September 23, 2010
...but it takes a commitment.
Making a new pup feel secure is of paramount importance.
Puppies are cute and adorable, and a gun dog puppy just might be the answer to your prayers to become a super-hunter, a "legend" among your friends. Well€¦
Assuredly, that could be true. Remember, though, that puppies are not puppies for very long, and a lot of things must happen before pup becomes the gun dog that will elevate your status to legendary.
A puppy can become the dog of your dreams, but getting a gun dog puppy is an adventure and a challenge. Getting a puppy should not be undertaken lightly, because getting a puppy is a serious commitment.
The obvious commitments to puppies includes: lifetime quality food and shelter, plus lifetime quality health care, including all necessary shots, boosters and other preventative medicines such as heartworm pills. The obvious commitment also includes keeping pup safe, and providing him/her with a given amount of attention.
Spaniels are "people" dogs. You will likely get the best gun dog from a spaniel that is also your pet. That does not mean that pup should sleep in bed with you, be fed from the table or be allowed to ignore commands or rules. Pup should know throughout his life that he is part of the family.
Your pup is going to be a gun dog, though, and while his ability might not raise your status to legendary, you certainly want pup to have enough ability and training to complement your hunt, as well as be a pleasure to hunt with.
Hunters buying a puppy as a hunting dog also have a commitment to obedience train pup, train him to retrieve and expose him to water, woods and fields, as well as to guns and birds.
You should plan on providing pup with 15 to 20 minutes of training time five days a week for a year, and if you make good on this commitment, you can honestly expect to have an excellent gun dog for years to come. Fact is, gun dogs love training sessions, and they love hunting birds.

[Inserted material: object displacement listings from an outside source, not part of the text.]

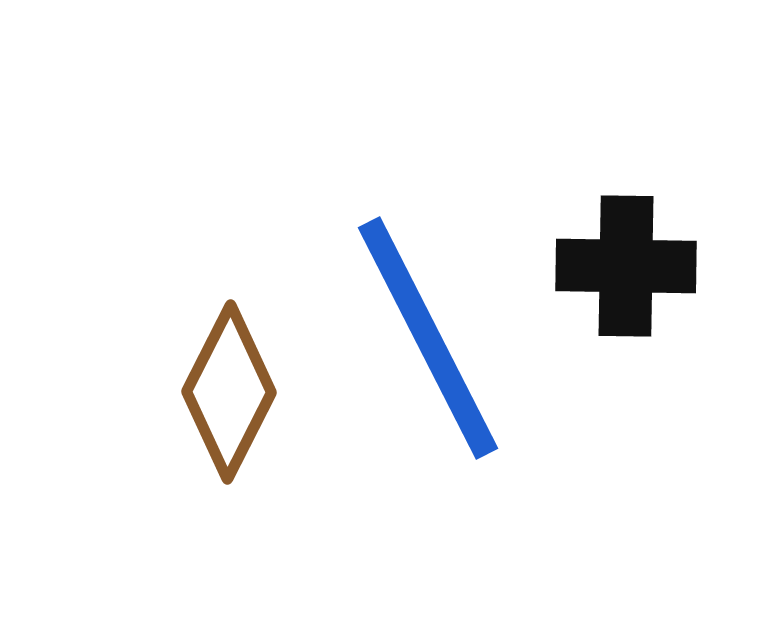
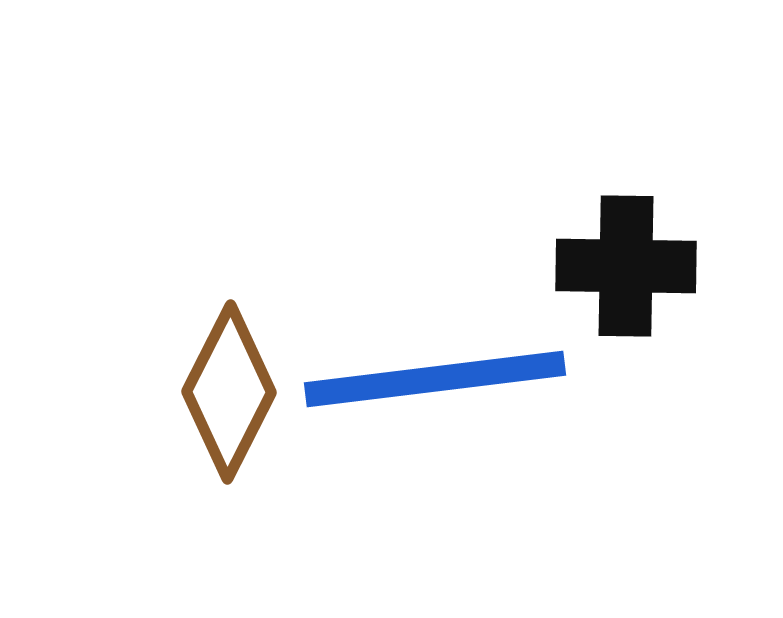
blue line: moved 7 px right, 41 px down; rotated 70 degrees counterclockwise
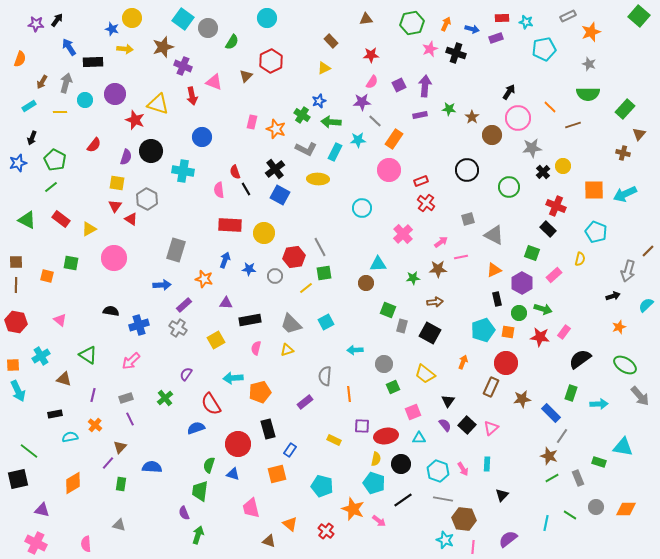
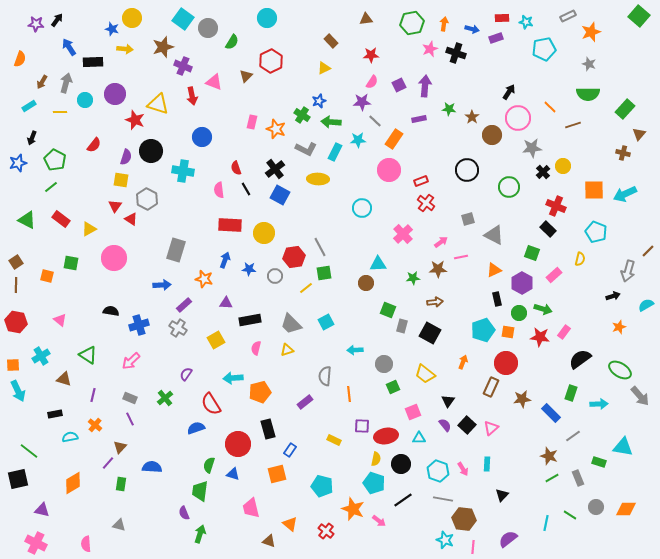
orange arrow at (446, 24): moved 2 px left; rotated 16 degrees counterclockwise
purple rectangle at (420, 115): moved 1 px left, 4 px down
red semicircle at (235, 172): moved 1 px right, 4 px up
yellow square at (117, 183): moved 4 px right, 3 px up
brown square at (16, 262): rotated 32 degrees counterclockwise
cyan semicircle at (646, 305): rotated 14 degrees clockwise
green ellipse at (625, 365): moved 5 px left, 5 px down
gray rectangle at (126, 398): moved 4 px right; rotated 40 degrees clockwise
gray line at (562, 436): moved 11 px right; rotated 21 degrees clockwise
green arrow at (198, 535): moved 2 px right, 1 px up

I want my gun dogs to be good companions and pets, and good neighbors to others. An aggressive dog or a sneaky dog that might bite a youngster, visitor or friend is unsatisfactory, and I will not keep such a dog. Proper socialization is important.
Both English springer spaniels and English cocker spaniels were divided years ago into two types: show bred and field bred dogs. Both types have their place, but getting a good gun dog can be dicey enough without buying the wrong type of dog; hunters should only buy field-bred spaniels.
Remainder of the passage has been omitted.